La rivoluzione “buffoniana” sta anche nel rapporto diretto che ha con la stampa. Vada come vada, lui ci mette la faccia. Quanto ha influito sulla percezione che i tifosi hanno avuto di lui durante la sua carriera?
Moltissimo, perché lui si assume sempre le responsabilità. Quando ha cominciato a diventare un personaggio pubblico, lo ha fatto subito imponendosi in maniera prepotente e dirompente, cosa che è avvenuta non di certo per una sua chiara volontà o peggio ancora per una capziosa premeditazione atta a celare un secondo fine, quanto piuttosto per la sua straripante personalità. La sovraesposizione mediatica è diventata pressoché automatica, in quel periodo sembrava che si volesse parlare solo di lui. E, come spesso accade in questi casi, per qualcuno ogni occasione è buona per farsi pubblicità attraverso il personaggio del momento, sfruttando una sorta di riflesso condizionato. La reale forza sta proprio nel riuscire a convivere con questo tipo di impatto, che talvolta può essere devastante. Ne puoi uscire a pezzi oppure ancora più forte. E naturalmente Gigi questo esame lo ha superato senza comprarsi nulla. Con il lavoro, con il sudore. Fino ad arrivare a conquistare e a meritare l’assoluto rispetto non solo dei propri tifosi, ma pure quello più difficile da domare e ammorbidire, vale a dire quello dei media. Che oggi si occupano delle sue vicende extrasportive al massimo per qualche gossippata: nel libro mi sono tenuto fuori dall’argomento, perché sono fatti suoi, perché lui fuori dal campo può fare quello che vuole, come del resto tutti noi. Solo una cosa mi sento di poter dire, dal momento che siamo tutti attratti dal fascino muliebre: beato lui…

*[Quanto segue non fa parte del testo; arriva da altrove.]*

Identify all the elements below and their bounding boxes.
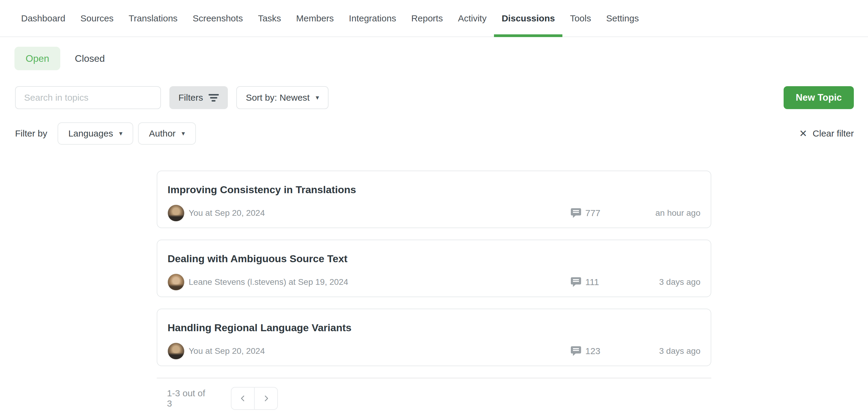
nav-tab-tools[interactable]: Tools xyxy=(562,0,598,36)
top-nav: Dashboard Sources Translations Screensho… xyxy=(0,0,868,37)
nav-tab-activity[interactable]: Activity xyxy=(450,0,494,36)
nav-tab-dashboard[interactable]: Dashboard xyxy=(13,0,73,36)
pager-buttons xyxy=(231,387,278,410)
sort-dropdown[interactable]: Sort by: Newest ▾ xyxy=(236,86,329,109)
nav-tab-label: Settings xyxy=(606,13,639,24)
filters-button[interactable]: Filters xyxy=(169,86,228,109)
nav-tab-screenshots[interactable]: Screenshots xyxy=(185,0,250,36)
comment-bubble-icon xyxy=(571,346,581,356)
active-tab-underline xyxy=(494,34,562,37)
author-dropdown[interactable]: Author ▾ xyxy=(138,122,195,144)
topic-meta: Leane Stevens (l.stevens) at Sep 19, 202… xyxy=(167,274,701,291)
comment-bubble-icon xyxy=(571,277,581,287)
topic-meta: You at Sep 20, 2024 123 3 days ago xyxy=(167,343,701,359)
comment-count-value: 123 xyxy=(585,346,600,356)
nav-tab-members[interactable]: Members xyxy=(289,0,341,36)
nav-tab-label: Members xyxy=(296,13,334,24)
nav-tab-label: Dashboard xyxy=(21,13,65,24)
nav-tab-label: Integrations xyxy=(349,13,396,24)
languages-label: Languages xyxy=(68,128,113,139)
tab-closed[interactable]: Closed xyxy=(75,47,105,70)
pagination: 1-3 out of 3 xyxy=(157,387,711,410)
nav-tab-label: Tools xyxy=(570,13,591,24)
nav-tab-label: Discussions xyxy=(501,13,555,24)
caret-down-icon: ▾ xyxy=(315,94,319,101)
clear-filter-button[interactable]: ✕ Clear filter xyxy=(799,128,854,139)
nav-tab-settings[interactable]: Settings xyxy=(598,0,646,36)
nav-tab-label: Screenshots xyxy=(193,13,243,24)
nav-tab-sources[interactable]: Sources xyxy=(73,0,121,36)
topic-title[interactable]: Dealing with Ambiguous Source Text xyxy=(167,253,701,265)
topic-updated-time: an hour ago xyxy=(616,208,701,218)
tab-open[interactable]: Open xyxy=(14,47,60,70)
filter-by-label: Filter by xyxy=(15,128,47,139)
nav-tab-label: Activity xyxy=(458,13,487,24)
comment-count: 777 xyxy=(571,208,616,218)
close-icon: ✕ xyxy=(799,129,807,138)
chevron-left-icon xyxy=(239,395,247,402)
topic-card[interactable]: Improving Consistency in Translations Yo… xyxy=(157,170,711,228)
prev-page-button[interactable] xyxy=(231,387,254,410)
nav-tab-label: Tasks xyxy=(258,13,281,24)
comment-count-value: 777 xyxy=(585,208,600,218)
avatar xyxy=(167,205,184,222)
topic-list: Improving Consistency in Translations Yo… xyxy=(157,170,711,410)
topic-card[interactable]: Handling Regional Language Variants You … xyxy=(157,309,711,366)
filter-bar: Filter by Languages ▾ Author ▾ ✕ Clear f… xyxy=(15,122,854,144)
toolbar: Filters Sort by: Newest ▾ New Topic xyxy=(15,86,854,109)
next-page-button[interactable] xyxy=(254,387,278,410)
topic-byline: You at Sep 20, 2024 xyxy=(189,208,571,218)
nav-tab-tasks[interactable]: Tasks xyxy=(250,0,289,36)
new-topic-button[interactable]: New Topic xyxy=(784,86,854,109)
status-tabs: Open Closed xyxy=(14,47,105,70)
sort-label: Sort by: Newest xyxy=(246,93,310,103)
topic-byline: You at Sep 20, 2024 xyxy=(189,346,571,356)
pagination-summary: 1-3 out of 3 xyxy=(167,388,212,409)
caret-down-icon: ▾ xyxy=(182,130,185,137)
list-divider xyxy=(157,378,711,379)
comment-count: 111 xyxy=(571,277,616,287)
avatar xyxy=(167,274,184,291)
topic-card[interactable]: Dealing with Ambiguous Source Text Leane… xyxy=(157,239,711,297)
topic-byline: Leane Stevens (l.stevens) at Sep 19, 202… xyxy=(189,277,571,287)
nav-tab-translations[interactable]: Translations xyxy=(121,0,185,36)
avatar xyxy=(167,343,184,359)
nav-tab-reports[interactable]: Reports xyxy=(404,0,450,36)
nav-tab-label: Translations xyxy=(129,13,178,24)
nav-tab-label: Sources xyxy=(81,13,114,24)
topic-title[interactable]: Handling Regional Language Variants xyxy=(167,322,701,333)
comment-bubble-icon xyxy=(571,208,581,218)
caret-down-icon: ▾ xyxy=(119,130,122,137)
author-label: Author xyxy=(149,128,176,139)
topic-updated-time: 3 days ago xyxy=(616,277,701,287)
clear-filter-label: Clear filter xyxy=(812,128,854,139)
nav-tab-integrations[interactable]: Integrations xyxy=(341,0,404,36)
filters-label: Filters xyxy=(179,93,203,103)
nav-tab-discussions[interactable]: Discussions xyxy=(494,0,562,36)
filter-icon xyxy=(209,94,219,102)
topic-meta: You at Sep 20, 2024 777 an hour ago xyxy=(167,205,701,222)
search-input[interactable] xyxy=(15,86,161,109)
comment-count-value: 111 xyxy=(585,277,599,287)
topic-title[interactable]: Improving Consistency in Translations xyxy=(167,184,701,196)
nav-tab-label: Reports xyxy=(411,13,443,24)
chevron-right-icon xyxy=(262,395,270,402)
comment-count: 123 xyxy=(571,346,616,356)
topic-updated-time: 3 days ago xyxy=(616,346,701,356)
languages-dropdown[interactable]: Languages ▾ xyxy=(58,122,133,144)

Se a 38 anni sei decisivo a questi livelli, qualcosa vorrà dire. E quel qualcosa è presto scovato: è lui il migliore di tutti i tempi?
Non ho visto all’opera Yashin, a cui molti assegnano lo scettro. Ma, tra quelli che ho potuto ammirare, direi di sì. Il dibattito comunque è aperto. All’indomani della vittoria bianconera per 2-1 in casa del City, caratterizzata dalle miracolose parate di Buffon, ho avuto modo di leggere un interessante articolo della Gazzetta, di cui propongo un estratto. “Allegri ha detto: se non il numero uno nella storia, è uno dei primi tre. Approvato senza pensarci un secondo. Albertosi nel 2012 diceva: Buffon è il top, Neuer non gli lega neanche le scarpe… Esagerato. Chi dice che Neuer è superiore ha le sue ragioni, ma se parliamo di epoca moderna – non di attualità – non si comincia neanche a discutere: Buffon numero uno dei contemporanei, con rispettosi saluti a Casillas, Kahn e tutti gli altri. Buffon a 37 anni, 7 mesi e 21 giorni para come un ventenne. Anzi, meglio. E’ un predestinato ma questo si sa. E’ nato per fare questa cosa, dice Villiam Vecchi, il preparatore dei portieri di Ancelotti, che lanciò Gigi titolare a Parma. Quelle stagioni furono uno spoiler, un’anticipazione del finale del film: si capiva che Buffon sarebbe diventato il più forte. Sepp Maier e Zamora alla sua età si erano ritirati, mentre Banks già allenava. Buffon no. Buffon guarda tutti alla pari, resta indiscutibile in Nazionale, chiede al destino un’altra finale di Champions, vuole un altro Mondiale, para quasi 600 palloni a decennio e va per le mille partite in carriera”.
Dulcis in fundo: il giorno in cui sarà inevitabile appendere i guanti al chiodo, quale pensi potrà essere il suo futuro?
Non troppo tempo fa Andrea Agnelli ha dichiarato: “Il calcio italiano ha bisogno di recuperare, compresa la Juventus che passa da ottimi risultati sportivi e di fatturato; del resto eravamo il campionato dei fuoriclasse mentre oggi siamo considerati un transito. Questo perché, ad esempio, non possiamo confrontarci con chi ha strutture di ben altra capacità. E poi, a livello internazionale, abbiamo nell’Eca (European Club Association) e nell’Uefa rispettivamente Karl-Heinz Rummenigge e Michel Platini, di fronte a personaggi di questa caratura la gente schizza subito in piedi perché ne riconosce immediatamente l’autorevolezza. Faccio fatica a pensare che il medesimo trattamento possa essere riconosciuto a Tavecchio. Ecco perché non serve un traghettatore ma piuttosto un riformista che sia capace di portarci in un’altra dimensione”. Servono dunque personaggi forti, capaci, carismatici, autorevoli, non i soliti “poltronissimi”. E l’identikit, guarda caso, corrisponde perfettamente a Gianluigi Buffon… Anche se al momento il portierone è ancora assolutamente indispensabile sia per la Juventus che per la Nazionale italiana anzi, sostituirlo sarà praticamente impossibile, per questo è meglio rinviare ancora per un bel po’ l’inquietante pensiero.